Go Lean Commentary
This commentary has previously identified African-American Abolitionist Frederick Douglass as a role model for the Caribbean, despite the fact that his advocacy was 150 years ago. His is quite the legacy:
“Those who profess to favor freedom, yet deprecate agitation, are men who want crops without plowing up the ground. They want rain without thunder and lightening. They want the ocean without the awful roar of its many waters. This struggle may be a moral one; or it may be a physical one; or it may be both moral and physical; but it must be a struggle. Power concedes nothing without a demand. It never did and it never will.” – Frederick Douglass
The publishers of the book Go Lean…Caribbean recognize the contributions of role models who used civil disobedience to reform and transform their societies, Frederick Douglass included. The book specifically details (Page 122) these other advocates:
Mohandas Gandhi | Indian Independence |
Dr. Martin Luther King | African-American Civil Rights Movement |
Nelson Mandela | South Africa’s Anti-Apartheid |
Cesar Chavez | Migrant Farm Workers in the US |
Candice Lightner | Mothers Against Drunk Driving (MADD) |
The quest to transform society, as accomplished by these foregoing named advocates, is familiar to the movement behind the book Go Lean…Caribbean. This book asserts that the societal engines in the Caribbean (economy, security, and governance) are deficient and defective and need to be reformed and transformed to make our homeland a better place to live, work and play. This is commentary 4 of 4 from this movement on the subject of transformations: how to move our region from the deficient-defective status quo to the undisputed title of “greatest address on the planet”. All these commentaries detailed transformation issues, as follows:
- Perfecting our Core Competence
- Money Matters – “Getting over” with “free money”
- Caribbean Postal Union (CPU) – Delivering the Future
- Civil Disobedience … Still Effective
The Go Lean book details the quest to transform the Caribbean; it features a how-to guide, a roadmap for elevating the region’s societal engines using effective tactics like civil disobedience.

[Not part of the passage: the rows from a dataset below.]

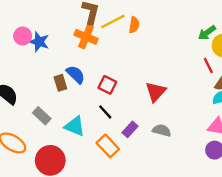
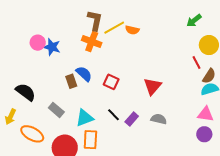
orange semicircle: (134, 25) -> (132, 30), turned 96
green arrow: (207, 33) -> (194, 21), moved
black line: (105, 112) -> (114, 115), moved
cyan triangle: (75, 126) -> (85, 118), turned -42
orange rectangle: (108, 146) -> (90, 140), moved, turned 48

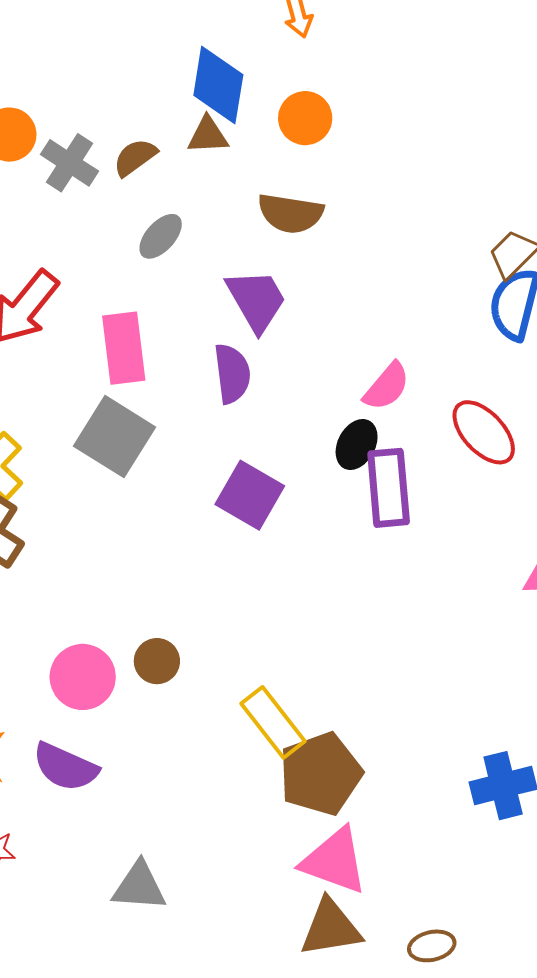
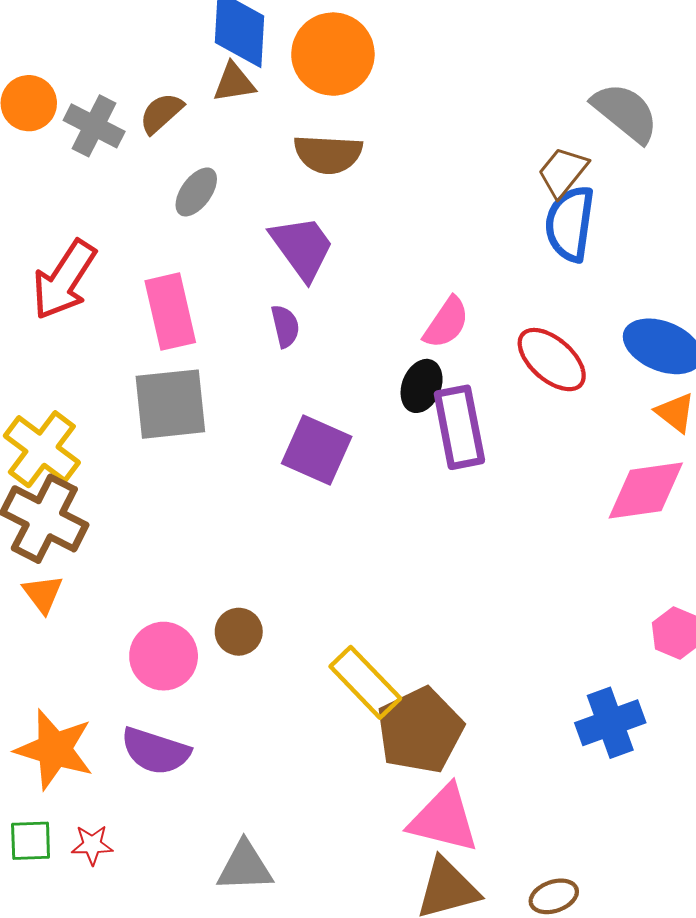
orange circle: (305, 118) -> (333, 54), size x1.5
purple semicircle: (232, 374) -> (285, 326), size x0.7
gray square: (115, 437) -> (170, 404), turned -32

Civil disobedience has been effective in the past … see a related history here:
Title: History of Mass Nonviolent Action
Source: ACT UP – AIDS Coalition To Unleash Power – Civil Disobedience Training – Retrieved 05-22-2016 from: http://www.actupny.org/documents/CDdocuments/HistoryNV.html
The use of nonviolence runs throughout history. There have been numerous instances of people courageously and nonviolently refusing cooperation with injustice. However, the fusion of organized mass struggle and nonviolence is relatively new. It originated largely with Mohandas Gandhi in 1906 at the onset of the South African campaign for Indian rights. Later, the Indian struggle for complete independence from the British Empire included a number of spectacular nonviolent campaigns. Perhaps the most notable was the year-long Salt campaign in which 100,000 Indians were jailed for deliberately violating the Salt Laws.

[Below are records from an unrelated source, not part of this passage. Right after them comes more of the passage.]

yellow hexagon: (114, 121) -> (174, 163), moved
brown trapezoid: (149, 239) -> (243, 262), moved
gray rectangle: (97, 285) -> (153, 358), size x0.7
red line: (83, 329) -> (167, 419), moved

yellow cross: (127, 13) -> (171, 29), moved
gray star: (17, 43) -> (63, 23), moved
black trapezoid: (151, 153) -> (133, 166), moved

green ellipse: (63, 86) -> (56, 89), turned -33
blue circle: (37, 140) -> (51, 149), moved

The refusal to counter the violence of the repressive social system with more violence is a tactic that has also been used by other movements. The militant campaign for women’s suffrage in Britain included a variety of nonviolent tactics such as boycotts, noncooperation, limited property destruction, civil disobedience, mass marches and demonstrations, filling the jails, and disruption of public ceremonies.
The Salvadoran people have used nonviolence as one powerful and necessary element of their struggle. Particularly during the 1960s and 70s, Christian based communities, labor unions, campesino organizations, and student groups held occupations and sit-ins at universities, government offices, and places of work such as factories and haciendas.
There is rich tradition of nonviolent protest in this country as well, including Harriet Tubman’s underground railroad during the civil war and Henry David Thoreau’s refusal to pay war taxes. Nonviolent civil disobedience was a critical factor in gaining women the right to vote in the United States, as well.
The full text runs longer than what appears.